A single gene‑expression signature can now tell whether a mouse liver or a human heart is biologically older than its chronological age.
Conserved Aging Genes Across Mammals
In a Nature paper, Alexander Tyshkovskiy and colleagues examined 11,000 transcriptomes from mice, rats, monkeys and humans. They discovered that the same set of genes—those that turn on or off as tissues age—appear in liver, heart, blood and other cell types across all four species. “The same genes are associated with aging in, for example, liver and heart in rats and humans,” Tyshkovskiy said. The authors dubbed this measure transcriptomic age, a universal clock that ticks at the same pace in every mammal.
Transcriptomic Age Predicts Disease and Mortality
Using data from the UK Biobank, the team showed that a higher transcriptomic age correlates with chronic disease and higher mortality risk. “Both humans and animals with chronic diseases had a higher transcriptomic age,” the paper reports, suggesting the clock captures cumulative cellular damage rather than just elapsed time. David Sinclair, a Harvard genetics professor not involved in the study, praised the work: “They developed transcriptomic clocks that don’t just estimate age; they measure the progressive loss of cellular function and predict biological decline and mortality risk across mammals.”

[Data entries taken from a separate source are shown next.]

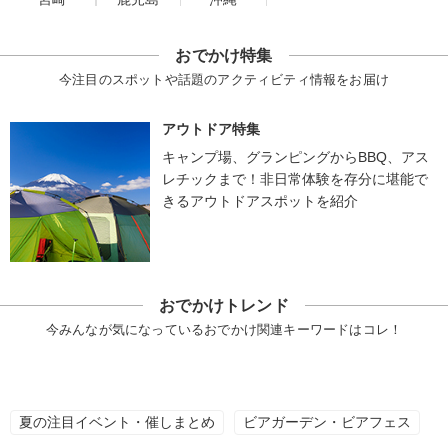
おでかけ特集
今注目のスポットや話題のアクティビティ情報をお届け
アウトドア特集
キャンプ場、グランピングからBBQ、アス
レチックまで！非日常体験を存分に堪能で
きるアウトドアスポットを紹介
おでかけトレンド
今みんなが気になっているおでかけ関連キーワードはコレ！
夏の注目イベント・催しまとめ
ビアガーデン・ビアフェス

A Tool for Translating Findings into Therapies
To make the clock usable, the authors released the Transcriptomic Age Calculator Online (TACO). Researchers can upload RNA‑seq data from treated and untreated samples and see how a drug shifts transcriptomic age “regardless of the tissue and species.” Vadim Gladyshev, senior author, said the goal is to narrow down longevity candidates: “Using these tools, we could identify candidates that can be tested in the future, and maybe some of them will extend lifespan.”
The study turns aging from a vague, time‑based concept into a measurable, cross‑species biomarker. With TACO, the next step is to test interventions that lower transcriptomic age in preclinical models and, eventually, in humans.